As can be seen from Figure 1, $x_p(t)$ is the payload horizontal displacement:

$$x_p=x+l_1\sin {\theta }_1+l_2\sin {\theta }_2$$

(12)

Herein, we define the generalized payload horizontal displacement signal $X_p$ based on the form of (12):

$$X_p=x+k_{a1}\sin {\theta }_1+k_{a2}\sin {\theta }_2$$

(13)

where $k_{a1},k_{a2}\in R^{+}$ are yet to be adjusted parameters. The generalized payload horizontal displacement $X_p$ is a natural coupling signal. It can help to increase the coupling behavior among trolley translation $x(t)$, the hook swing ${\theta }_1(t)$ and the payload swing ${\theta }_2(t)$. Therefore, $X_p$ is the basis of the double pendulum gantry crane nonlinear coupling anti-swing controller development. The following assumptions are made without loss of generality.

Assumption 1.

The cable is massless and inflexible. In addition, the length of the cable remains constant during the transferring process and the twisting of the cable can be ignored.

Assumption 2.

The payload is always below the trolley during the overall transferring process.

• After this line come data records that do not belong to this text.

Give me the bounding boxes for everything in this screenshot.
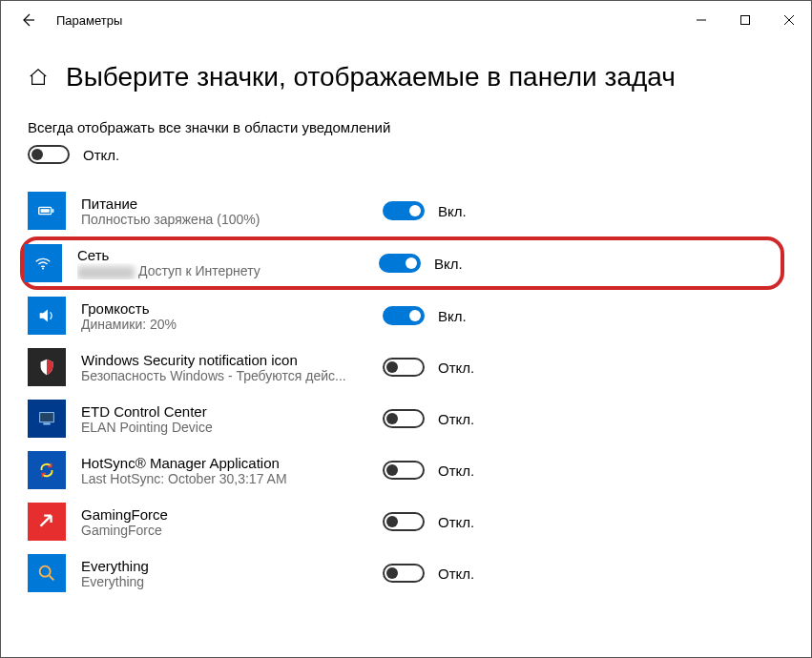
item-row: Windows Security notification iconБезопа… xyxy=(28,341,784,393)
shield-icon xyxy=(28,348,66,386)
item-toggle[interactable] xyxy=(383,461,425,480)
item-subtitle: Last HotSync: October 30,3:17 AM xyxy=(81,471,367,486)
item-row: GamingForceGamingForceОткл. xyxy=(28,496,784,547)
close-button[interactable] xyxy=(767,5,811,35)
item-subtitle: Everything xyxy=(81,574,367,589)
item-title: HotSync® Manager Application xyxy=(81,455,367,471)
back-button[interactable] xyxy=(16,9,39,31)
wifi-icon xyxy=(24,244,62,282)
toggle-state-label: Откл. xyxy=(438,411,474,427)
item-title: Питание xyxy=(81,195,367,212)
item-toggle[interactable] xyxy=(383,409,425,428)
item-subtitle: Доступ к Интернету xyxy=(77,263,364,278)
item-subtitle: ELAN Pointing Device xyxy=(81,420,367,435)
item-toggle[interactable] xyxy=(383,512,425,531)
volume-icon xyxy=(28,297,66,335)
item-toggle[interactable] xyxy=(383,201,425,220)
page-title: Выберите значки, отображаемые в панели з… xyxy=(66,62,676,93)
monitor-icon xyxy=(28,400,66,438)
item-subtitle: GamingForce xyxy=(81,523,367,538)
toggle-state-label: Вкл. xyxy=(438,203,467,219)
item-title: Everything xyxy=(81,558,367,574)
toggle-state-label: Вкл. xyxy=(438,308,467,324)
toggle-state-label: Вкл. xyxy=(434,256,463,272)
item-row: ПитаниеПолностью заряжена (100%)Вкл. xyxy=(28,185,784,236)
battery-icon xyxy=(28,192,66,230)
item-row: ГромкостьДинамики: 20%Вкл. xyxy=(28,290,784,341)
toggle-state-label: Откл. xyxy=(438,514,474,530)
item-row: ETD Control CenterELAN Pointing DeviceОт… xyxy=(28,393,784,444)
item-title: ETD Control Center xyxy=(81,403,367,420)
item-toggle[interactable] xyxy=(383,358,425,377)
svg-line-11 xyxy=(50,576,54,581)
item-title: Громкость xyxy=(81,300,367,317)
toggle-state-label: Откл. xyxy=(438,565,474,582)
item-toggle[interactable] xyxy=(379,254,421,273)
toggle-state-label: Откл. xyxy=(438,360,474,376)
svg-rect-9 xyxy=(43,423,50,425)
item-title: Сеть xyxy=(77,247,364,263)
item-toggle[interactable] xyxy=(383,564,425,583)
item-toggle[interactable] xyxy=(383,306,425,325)
svg-rect-5 xyxy=(52,209,54,213)
home-icon[interactable] xyxy=(28,67,49,88)
item-title: GamingForce xyxy=(81,506,367,523)
master-toggle[interactable] xyxy=(28,145,70,164)
item-subtitle: Безопасность Windows - Требуются дейс... xyxy=(81,368,367,383)
window-title: Параметры xyxy=(56,13,122,28)
item-row: СетьДоступ к ИнтернетуВкл. xyxy=(20,236,784,290)
minimize-button[interactable] xyxy=(679,5,723,35)
arrow-icon xyxy=(28,503,66,541)
item-row: HotSync® Manager ApplicationLast HotSync… xyxy=(28,444,784,496)
master-toggle-state: Откл. xyxy=(83,147,119,163)
svg-point-7 xyxy=(42,267,44,269)
svg-rect-1 xyxy=(741,16,750,25)
sync-icon xyxy=(28,451,66,489)
item-row: EverythingEverythingОткл. xyxy=(28,547,784,599)
item-subtitle: Полностью заряжена (100%) xyxy=(81,212,367,227)
search-icon xyxy=(28,554,66,592)
svg-rect-8 xyxy=(40,413,54,422)
item-subtitle: Динамики: 20% xyxy=(81,317,367,332)
svg-rect-6 xyxy=(41,209,50,213)
maximize-button[interactable] xyxy=(723,5,767,35)
item-title: Windows Security notification icon xyxy=(81,352,367,368)
master-toggle-label: Всегда отображать все значки в области у… xyxy=(28,119,784,135)
svg-point-10 xyxy=(40,566,51,577)
toggle-state-label: Откл. xyxy=(438,463,474,479)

The mathematical expression is as follows:

$$-\frac{\pi }{2}<{\theta }_1,{\theta }_2<\frac{\pi }{2},\forall t\ge 0$$

(14)

3. Main Results

This section describes the controller design and the stability analysis. First, the nonlinear coupling anti-swing controller has been designed based on the improved energy storage function for gantry crane with double-pendulum swing effects. Then, the stability of the closed-loop system is proven by Lyapunov techniques and LaSalle’s invariance theorem. The block diagram is provided in Figure 3 to make the controller design and stability analysis clear.

3.1. Controller Design

After some physical analysis, the entire energy $E(t)$ (including potential energy and kinetic energy) of the double pendulum gantry crane can be calculated as follows [39,41]:

$$E(t)=\frac{1}{2}{\dot{q}}^{T}M(q)\dot{q}+(m_1+m_2)g{l}_1(1-\cos {\theta }_1)+m_{2}g{l}_2(1-\cos {\theta }_2)$$

(15)

By taking the derivative of Equation (15) with respect to time, and substituting Equation (9) into the result equation can be obtained as follows.

$$\dot{E}(t)=\dot{x}F$$

(16)

It shows that the double pendulum gantry crane system is passive and dissipative under the input $F(t)$ and output $\dot{x}(t)$. There are no terms related to ${\theta }_1,{\dot{\theta }}_1,{\theta }_2$ and ${\dot{\theta }}_2$ in Equation (15). In order to solve this problem and improve transient control performance, we plan to construct an energy-like storage function $E_d(t)$ with the following expression along the time derivative of the system dynamics model (1):

$${\dot{E}}_d(t)={\dot{X}}_{p}F$$

(17)

where ${\dot{X}}_p$ can be derived from the derivative of Equation (13):

$${\dot{X}}_p=\dot{x}+k_{a1}{\dot{\theta }}_1\cos {\theta }_1+k_{a2}{\dot{\theta }}_2\cos {\theta }_2$$

(18)

Integrating Equation (17) with time to get the $E_d(t)$.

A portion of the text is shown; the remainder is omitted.